Je t’ai suivi près d’une année dans ces sortes d’investigations, et je me rappelle, mon cher, que tu m’avais rendu fort triste. C’était, il est vrai, après ton chagrin. Mais ce chagrin même tu l’as poussé à un point excessif, injuste. Jamais tu n’avais dit à Hermance que tu voulais l’épouser ; il n’était donc pas bien étonnant qu’elle cherchât à se faire un sort en dehors de toi. Tu supprimes l’égoïsme et l’intérêt ; dès lors, il n’y a plus moyen de s’entendre, et par là tu te composes des malentendus énormes, aboutissant à d’effroyables déceptions. Je ne trouve pas mauvais, moi, que cette jolie Blanche mène son père ; c’est son intérêt ; ne souffre pas qu’elle te mène, c’est le tien. Si tu veux que je te dise toute ma pensée, tu vas l’ennuyer énormément avec tes leçons. Je la vois d’ici ; car je connais les femmes mieux que toi : c’est une vraie jeune fille, un peu plus naïve que les autres, à cause de son éducation à la campagne, une vraie fleur du printemps, ne voulant voir dans la vie que sourire, éclat, amour ; l’amour, non comme tu l’entends, mais celui qui met à leurs pieds un homme plus beau, plus riche, ou plus titré, plus enviable en un mot, et surtout plus envié que les autres. Et je te la garantis coquette, en tout bien tout honneur, coquette par vanité, aimant à causer des martyres et non à les soulager. Tu te fâches peut-être ; tu as tort, et le verras bien. Promets-moi seulement d’être franc et de ne garder vis-à-vis de ton frère aucune réserve ; car je te dis tout cela pour abréger tes désenchantements. Et j’y joins ce bon conseil, mon cher ami, d’accepter ce qui est, parce qu’il n’y a pas autre chose et qu’il faut bien vivre.

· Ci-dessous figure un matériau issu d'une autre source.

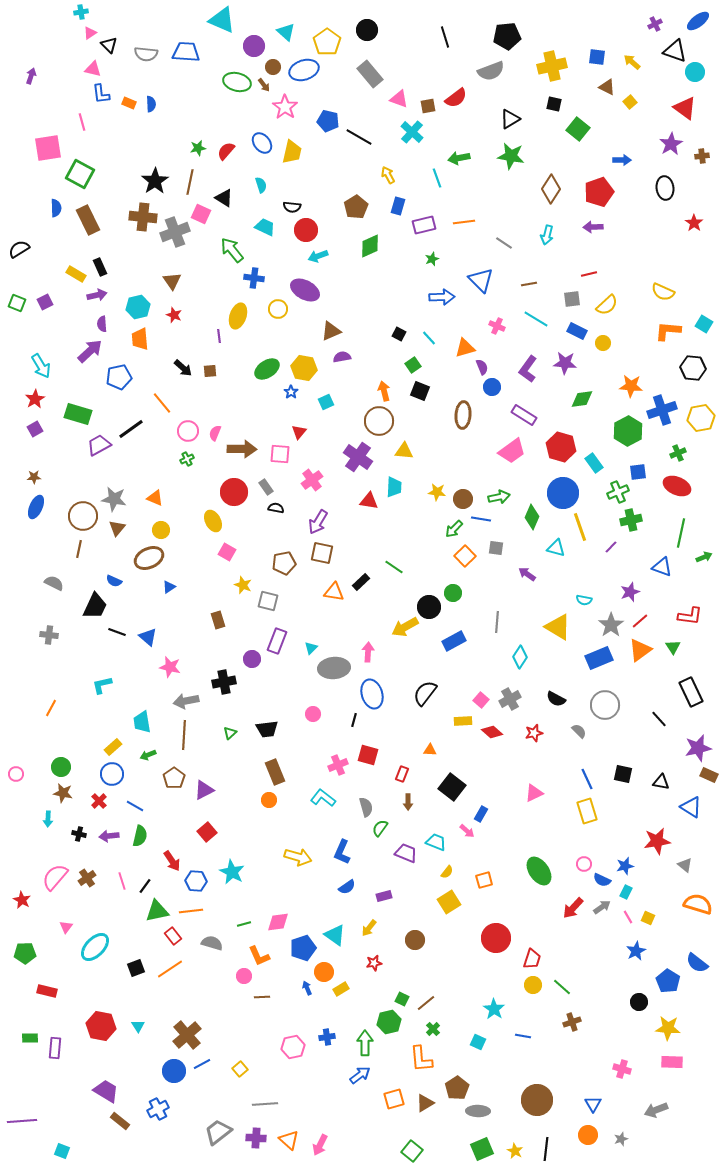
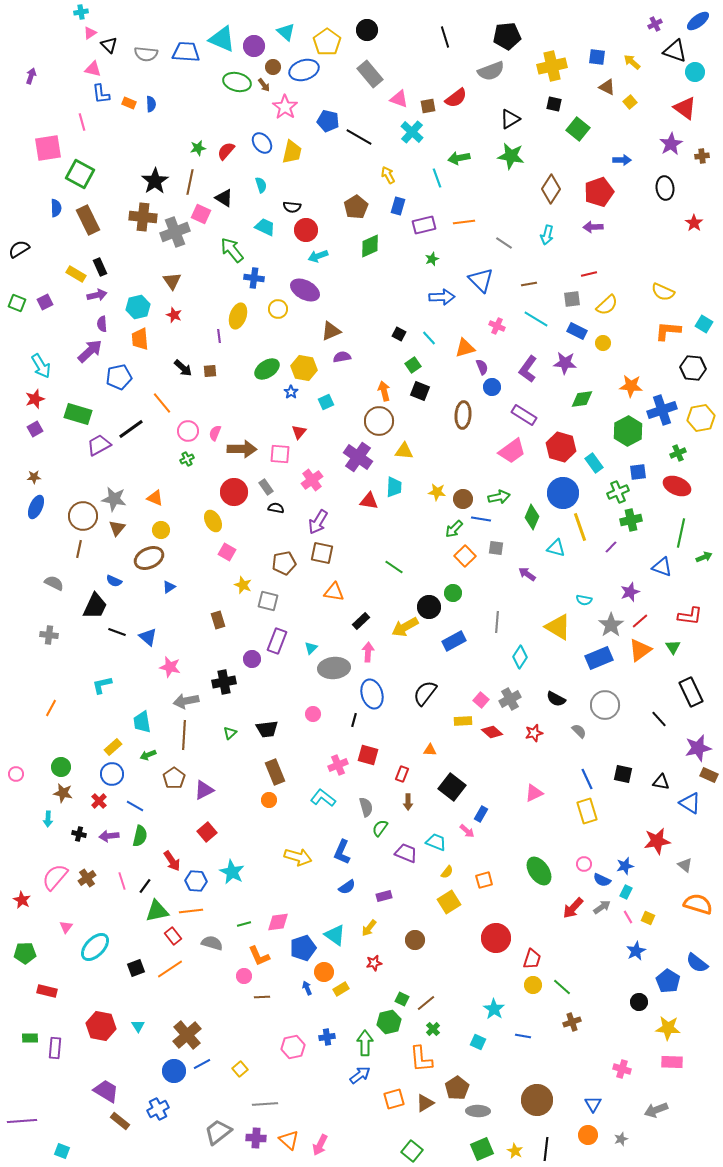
cyan triangle at (222, 20): moved 19 px down
red star at (35, 399): rotated 12 degrees clockwise
black rectangle at (361, 582): moved 39 px down
blue triangle at (691, 807): moved 1 px left, 4 px up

Le bon côté ne manque pas d’ailleurs. Presque toujours la force des choses et celle de l’opinion font persister dans les voies honnêtes celles qui y sont nées ; on peut compter aussi sur le bon naturel des femmes qui, une fois mères, se prennent souvent à aimer leurs devoirs. Quant à Blanche, elle est de celles que l’imagination gouvernera toujours, quoi que tu fasses. Elle aurait pu se jeter à la mer, par désespoir amoureux, mais tu ne l’attacheras point par le seul empire du sentiment. Toi qui as l’imagination aussi vive qu’elle peut l’avoir, et probablement plus brillante, tu la conduirais par là, si tu le voulais ; mais tu es malheureusement incapable d’aucun calcul. Aussi, je te dis tout cela sans grand espoir ; mais j’ai beau faire, je ne puis prendre mon parti de te voir gâter en toute occasion ton avenir par cette fougue d’idéal qui t’emporte. Tu en viendras pourtant au point où nous sommes, nous, les gens raisonnables, que tu méprises. Déjà tu es plus clairvoyant et moins emporté que tu ne l’étais vis-à-vis d’Hermance. Tu arriveras forcément à te contenter de la vie telle qu’elle peut être ; mais ce jour-là, j’en ai peur, ta jeunesse ne sera plus et ton avenir peut-être sera manqué sans retour. En définitive, Blanche n’est pas un beau parti ; mais c’est un parti, et si tu voulais être quelque peu autre, le premier pas fait, tu marcherais dans la voie des honneurs administratifs, avec une jolie femme assez bien pourvue, et de beaux enfants appelés par leur position et leur naissance à obtenir les faveurs de l’État, ce qui est l’ambition de tout honnête homme.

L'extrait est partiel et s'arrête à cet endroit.